15.9.09

Heads or Tails

Onto the table you place a sealed envelope and a 10, 20 and 50 pence piece. The spectator chooses one of the coins and the

others are discarded. The chosen coin is flipped so itlands heads or tails.

The envelope is opened, turned upside down and a folded piece of paper falls out. The spectator opens the folded paper to

reveal a prediction. You have correctly predicted the not only the chosen coin but whether it would land heads up or tails

up.

This simple routine introduces two important concepts important to mind reading and mental magic.

The first is known as magician’s choice and can used in many mentalist effects. Although the spectator appears to be

getting a free choice, they are choosing exactly the coin you want them to.
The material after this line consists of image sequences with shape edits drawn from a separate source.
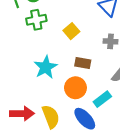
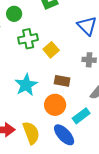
green cross: (36, 20) -> (28, 39), moved

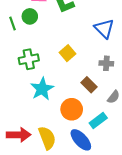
green cross: (28, 39) -> (29, 59), moved
brown rectangle: (62, 81) -> (89, 85), moved, turned 35

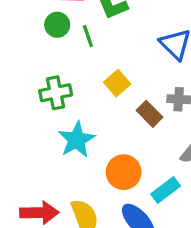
green line: (12, 24) -> (88, 36), moved
brown rectangle: (89, 85) -> (149, 114), moved

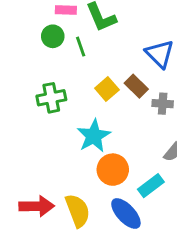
brown rectangle: (149, 114) -> (136, 86), moved
cyan star: (77, 140) -> (94, 136), moved

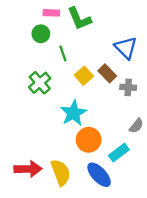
green line: (81, 47) -> (63, 54), moved
green cross: (51, 98) -> (40, 83), turned -30

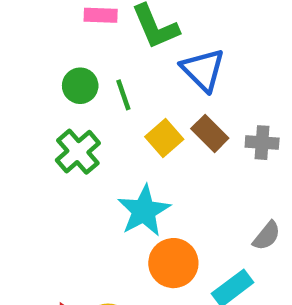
green circle: (41, 34) -> (80, 86), moved
blue triangle: (126, 48) -> (203, 70), moved
gray cross: (128, 87) -> (262, 143), moved

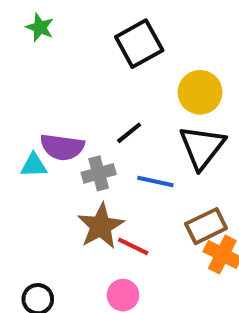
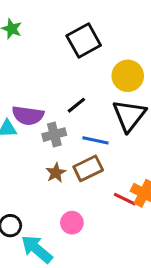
brown star: (101, 226) -> (56, 173), size x0.6
brown rectangle: (206, 226) -> (88, 168), moved
red line: (133, 246) -> (125, 199), moved

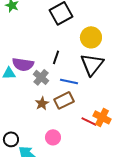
black line: (76, 105) -> (56, 57), turned -32
gray cross: (54, 135) -> (41, 77), turned -35

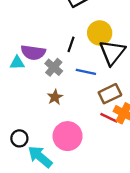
yellow circle: (91, 37) -> (100, 33), moved
brown rectangle: (64, 100) -> (110, 94), moved
pink circle: (53, 137) -> (68, 136), size x1.6

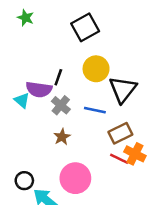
yellow circle: (100, 33) -> (96, 69), moved
black line: (71, 44) -> (58, 77), moved
cyan triangle: (17, 63) -> (22, 100), turned 42

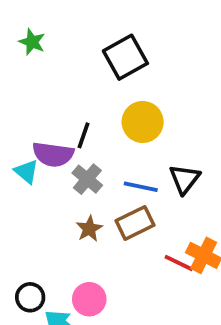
black triangle: (123, 89) -> (185, 179), moved, size x0.7
brown rectangle: (120, 133) -> (135, 223), moved
pink circle: (75, 178) -> (89, 299), moved, size x0.7

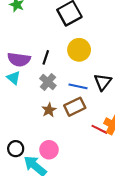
purple semicircle: (53, 154) -> (19, 59), moved

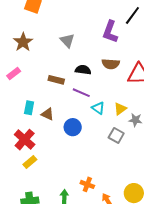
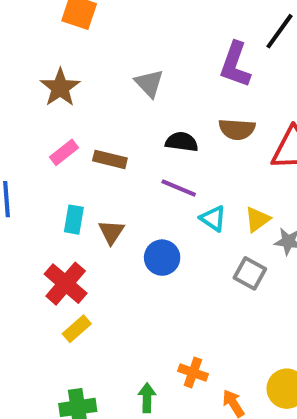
pink rectangle: (14, 73) -> (64, 152), moved
brown rectangle: (56, 80) -> (110, 159), moved
brown triangle: (48, 114) -> (111, 232), turned 40

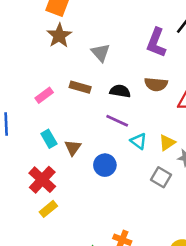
brown star: (60, 88) -> (59, 36), moved
brown rectangle: (110, 159) -> (80, 87), moved
cyan rectangle: (74, 220) -> (49, 139), turned -42

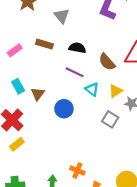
brown semicircle: (156, 84) -> (107, 62), moved, turned 42

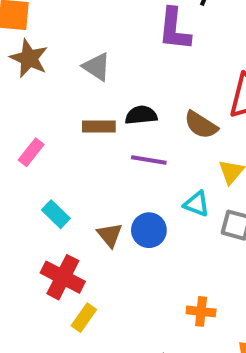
brown rectangle: (44, 44) -> (99, 126), moved
cyan triangle: (92, 89) -> (197, 204), moved
brown triangle: (38, 94) -> (110, 235), moved
orange cross: (77, 171) -> (201, 311), moved

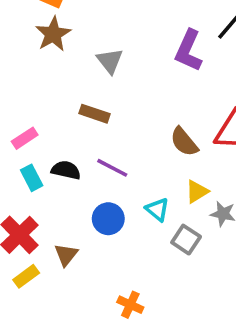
black semicircle: (141, 115) -> (66, 170), moved
pink rectangle: (31, 152) -> (25, 138), moved
purple line: (149, 160) -> (112, 168), moved
brown triangle: (110, 235) -> (66, 255), moved

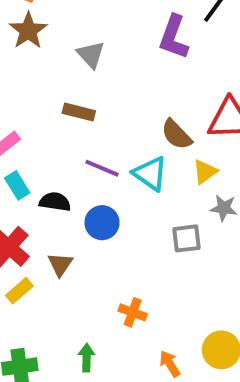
black semicircle: (66, 170) -> (55, 202), moved
yellow triangle: (197, 192) -> (205, 172), moved
cyan triangle: (157, 210) -> (150, 174), moved, size x1.4
gray square: (186, 240) -> (187, 238), turned -36

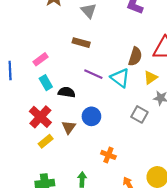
brown semicircle: (176, 135) -> (135, 56), turned -120
blue circle: (102, 223) -> (91, 116), moved
gray square: (187, 238) -> (139, 114), turned 35

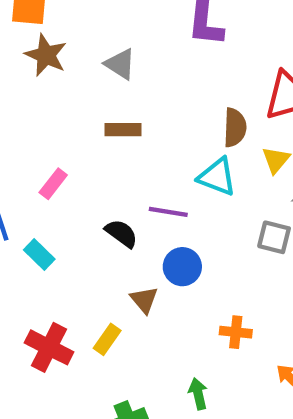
purple line: (93, 74) -> (168, 212), moved
cyan rectangle: (46, 83) -> (39, 254), moved
black semicircle: (67, 92) -> (121, 233), turned 42
red cross: (40, 117) -> (49, 347), moved

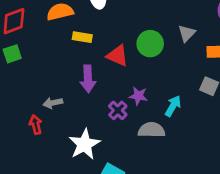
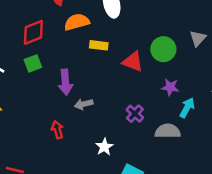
purple arrow: (88, 79) -> (65, 82), moved
purple star: (138, 96) -> (170, 87), moved
gray arrow: (53, 103) -> (84, 104), moved
white star: (84, 144) -> (104, 147), size x0.6

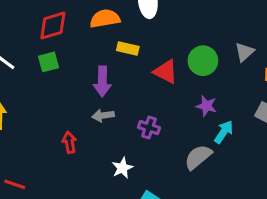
purple arrow: (65, 82) -> (102, 81), moved
purple cross: (135, 114) -> (149, 128), moved, turned -30
gray semicircle: (168, 131) -> (198, 157), turned -45

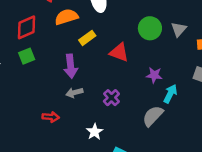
yellow rectangle: (128, 49) -> (87, 38), turned -42
green circle: (203, 61) -> (150, 28), moved
purple cross: (149, 128) -> (111, 98), turned 35
red arrow: (69, 142) -> (51, 117), turned 112

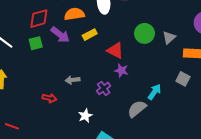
purple arrow: (71, 66) -> (60, 35), moved, turned -54
purple star: (154, 75) -> (121, 70), moved

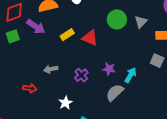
yellow rectangle: (90, 35) -> (67, 35), moved
purple star: (121, 70) -> (109, 69), moved

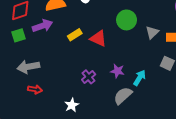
gray triangle: (141, 22) -> (152, 32), moved
purple arrow: (36, 27) -> (42, 26), turned -54
gray arrow: (51, 69) -> (28, 67), moved, size x1.5

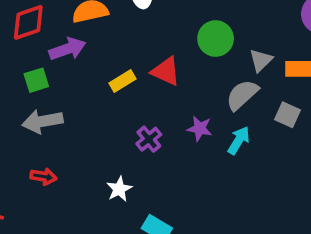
green square: (18, 35) -> (36, 80), moved
yellow rectangle: (75, 35) -> (122, 81), moved
red arrow: (35, 89) -> (43, 177), moved
gray semicircle: (123, 96) -> (242, 95), moved

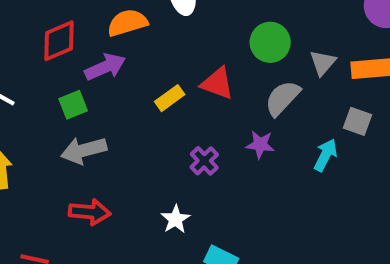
gray semicircle: (242, 95) -> (282, 98), moved
cyan arrow: (239, 140) -> (325, 155), moved
red arrow: (43, 177) -> (90, 212), size x1.4

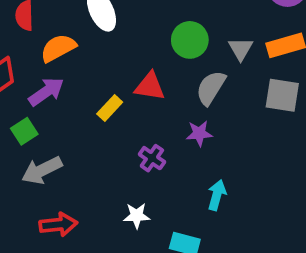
gray square: (357, 121) -> (282, 95), size x1.4
cyan arrow: (325, 155) -> (217, 195), moved
white star: (176, 219) -> (137, 216), turned -30

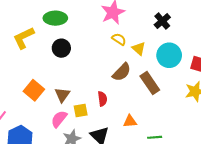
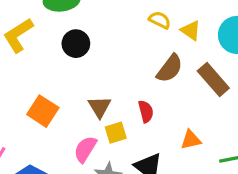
brown triangle: (62, 95) -> (100, 107), moved

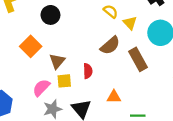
orange square: (43, 111) -> (31, 46), moved

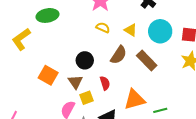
yellow semicircle: (111, 11) -> (103, 28), moved
black circle: (50, 15) -> (85, 60), moved
orange triangle: (114, 97) -> (135, 100), size x1.6

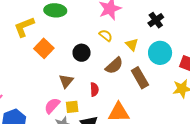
black circle: (85, 60) -> (82, 53), moved
orange square: (48, 75) -> (44, 48), moved
yellow square: (87, 98) -> (72, 107), moved

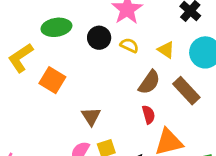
black circle: (82, 53) -> (99, 38), moved
red semicircle: (94, 89) -> (148, 115), moved

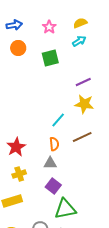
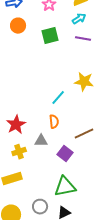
purple line: (83, 82) -> (83, 39), moved, turned 35
brown line: (82, 137) -> (84, 134), moved
gray triangle: (50, 163) -> (41, 141), moved
purple square: (53, 186) -> (65, 154), moved

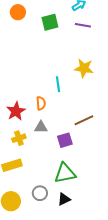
cyan line: (58, 98) -> (58, 84), turned -49
orange semicircle: (54, 122) -> (41, 103), moved
purple square: (65, 154) -> (65, 140), turned 35

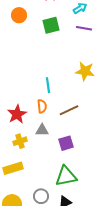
cyan line: (58, 84) -> (48, 85), moved
brown line: (84, 120) -> (69, 110), moved

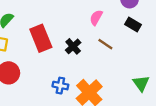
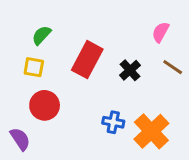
red rectangle: (41, 38) -> (87, 60), turned 50

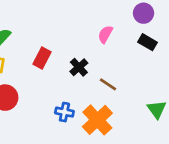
red rectangle: (87, 60) -> (42, 58), size x0.7
brown line: (173, 67) -> (108, 84), moved

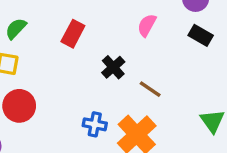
red rectangle: (42, 58) -> (73, 34), moved

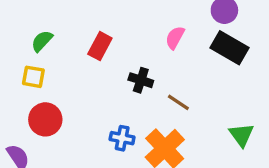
black rectangle: (201, 35) -> (230, 48), size x1.5
black cross: (113, 67) -> (141, 80), turned -30

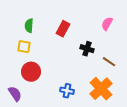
green semicircle: (42, 41) -> (29, 26), turned -40
blue cross: (122, 138) -> (67, 91), moved

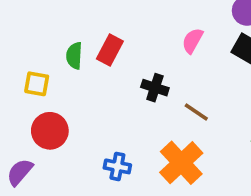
green semicircle: (29, 26) -> (74, 56), moved
purple semicircle: (15, 94) -> (20, 172), turned -105

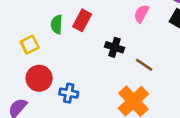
yellow square: (37, 84) -> (30, 45), turned -36
blue cross: (117, 166) -> (69, 93), moved

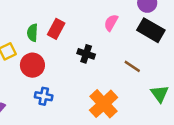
brown line: (144, 65) -> (132, 66), moved
red circle: (39, 78) -> (32, 65), moved

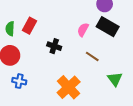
pink semicircle: (111, 23) -> (83, 30), moved

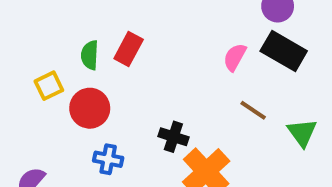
black cross: (54, 46) -> (173, 137), moved
green triangle: (115, 79) -> (302, 133), moved

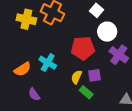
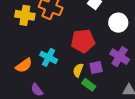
white circle: (107, 32) -> (118, 23), moved
purple cross: (119, 55) -> (120, 57), moved

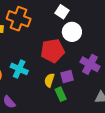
white circle: (118, 23) -> (72, 32), moved
green rectangle: (89, 85) -> (61, 94), turned 32

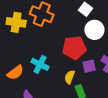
purple square: (67, 77) -> (89, 66), moved

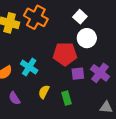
yellow semicircle: (70, 77) -> (44, 92), moved

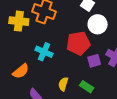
cyan cross: (29, 67) -> (44, 52), moved
green rectangle: (67, 98) -> (87, 87), turned -32

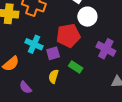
purple square: (94, 61) -> (53, 53), moved
green rectangle: (87, 87) -> (76, 67), moved

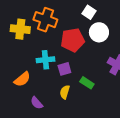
red pentagon: (68, 36) -> (73, 40), moved
cyan cross: (34, 44) -> (45, 60), turned -30

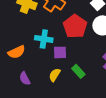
red pentagon: (73, 40) -> (75, 26), turned 30

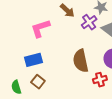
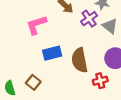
blue rectangle: (33, 60) -> (52, 53), moved

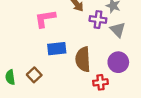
purple cross: (89, 19) -> (98, 20), turned 35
For instance, if you want them to choose the 20p piece, invite them to choose two of the three coins. If they choose the

10p and 50p,you ask them to push those to one side, leaving them with the 20p.

If they choose the 10p and 20p, ask them to push the 50p to one side. Then ask them to choose either the 10p or 20p. If

they choose the 20p, say “You chose the 20p. Then that’s the one we’ll use,“ and ask them to push to 10p to one side.

If they choose the 10p, ask them to push it one side and say, “And you’re left with the 20p. That’s the one we’ll use.”

Then ask them to flip the coin. See whether it lands heads or tails and ask them to call it out.

This is where the envelope comes in and as you’ve probably guessed by now, all is not as it seems.

This is our second important concept - multiple outs. We've already seen this used in the first effect, where two outcomes

were covered by two different predictions. Effects that use this concept have more than one way of finishing, so you need

to have all possible outcomes covered.

You will need two identical brown pay envelopes. Take one envelope and trim off about 1mm from the bottom and sides. Trim

off the flap so you are left with what used to be the front of the envelope: a rectangle of paper just slightly smaller

than the envelope.

The trimmed envelope slips inside the other envelope, creating two compartments.

You’ll also need two predictions, one that reads “You’ll choose the 20p and it will land head side up” and another that

reads the same but ending “tail side up”. Place one prediction into each compartment and stick down the flap.

When you slit open the envelope to reveal the prediction, slip your first and second fingers inside to open up the

envelope. As you do so, push the flap back or forward depending on which prediction you need to reveal. Once the flap is

in place, hold it there with your thumb and finger, then tip the envelope upside down so the appropriate folded prediction

falls out.

As the spectator is unfolding and reading the prediction, slip the envelope into your pocket.